Welcome to Valerian Night, where the story comes to you in snippets and snatches, snapshots and slivers of 300 words every week. Your input is valued and needed, for what you say may drive the story into a totally different direction. Follow the meandering coils of story that take Alyxa Fairchild onto a direct collision course with Nightmares, Dreams, Old Deities and New Heroes as her world collides with that of Réveille, the land of Waking Dreams and Dead Gods. Trail after Morpheus as he discovers the foibles and confusions of the human world and finds himself strangely enamoured thereof all the while trying to keep his Dreamer safe and ensure the continued peace of the Real World. Let the young Jazzy open your eyes and show you that the world you see is not necessarily the world you know...

Tuesday, September 28, 2010

XXXV: Thoughtless

Amy rubbed her eyes, she was tired, and hungry. No one was home, which meant no one was there to materialize – or make – food. She’d walked into the kitchen and found some of the cookies Alyxa had made for them a few days before and managed not to spill all the milk in her attempt to pour it into a glass. Where did they go? And why had no one thought for a moment ‘wait, someone needs to stay here with Amy’. It was very – what was the word that her Daddy had used? - thoughtless. Yes. Thoughtless. She munched on a cookie, ignoring the fact that there was a trail of crumbs that tumbled in her wake. Maybe she would watch some television in her room. A few days ago a television had appeared on a brand new cabinet in a corner of her room, a corner that had not been there the day before. Amy took these things for granted, however, and did not let it bother her. There was a knock on the door and Amy rushed towards it, then slowed, remembering the things she had been told over the years, even with the Bad Lady.

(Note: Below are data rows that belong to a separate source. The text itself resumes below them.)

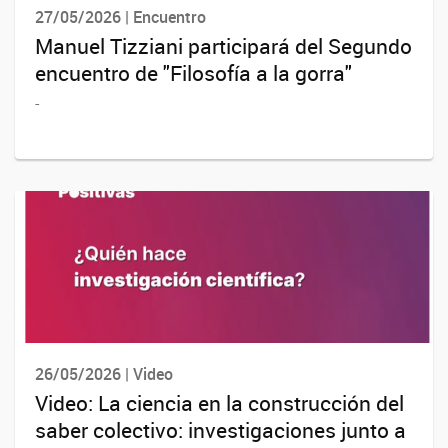
27/05/2026 | Encuentro
Manuel Tizziani participará del Segundo
encuentro de "Filosofía a la gorra"
-
26/05/2026 | Video
Video: La ciencia en la construcción del
saber colectivo: investigaciones junto a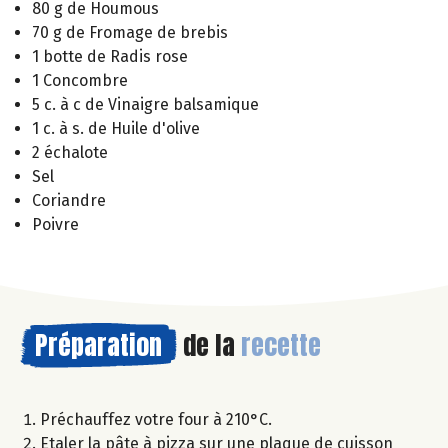
80 g de Houmous
70 g de Fromage de brebis
1 botte de Radis rose
1 Concombre
5 c. à c de Vinaigre balsamique
1 c. à s. de Huile d'olive
2 échalote
Sel
Coriandre
Poivre
Préparation
de la
recette
Préchauffez votre four à 210°C.
Etaler la pâte à pizza sur une plaque de cuisson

“Who is it?” she called tentatively, hoping she sounded less excited than she was.

“Amy Dawson?” a man asked her.

Amy frowned. Her seven-year-old mind was trying very hard to remember everything she should and shouldn’t do.

“Amy? Is the woman who took you at home?”

“I’m not supposed to talk to strangers,” Amy told the man on the other side.

The doorknob rattled for a moment.

“I just want to talk.”

“Who are you?”

“Amy, your parents are dead, you’re alone,” he sounded rushed.

“Then it is lucky that I am here, is it not, sweet?” a woman’s voice asked.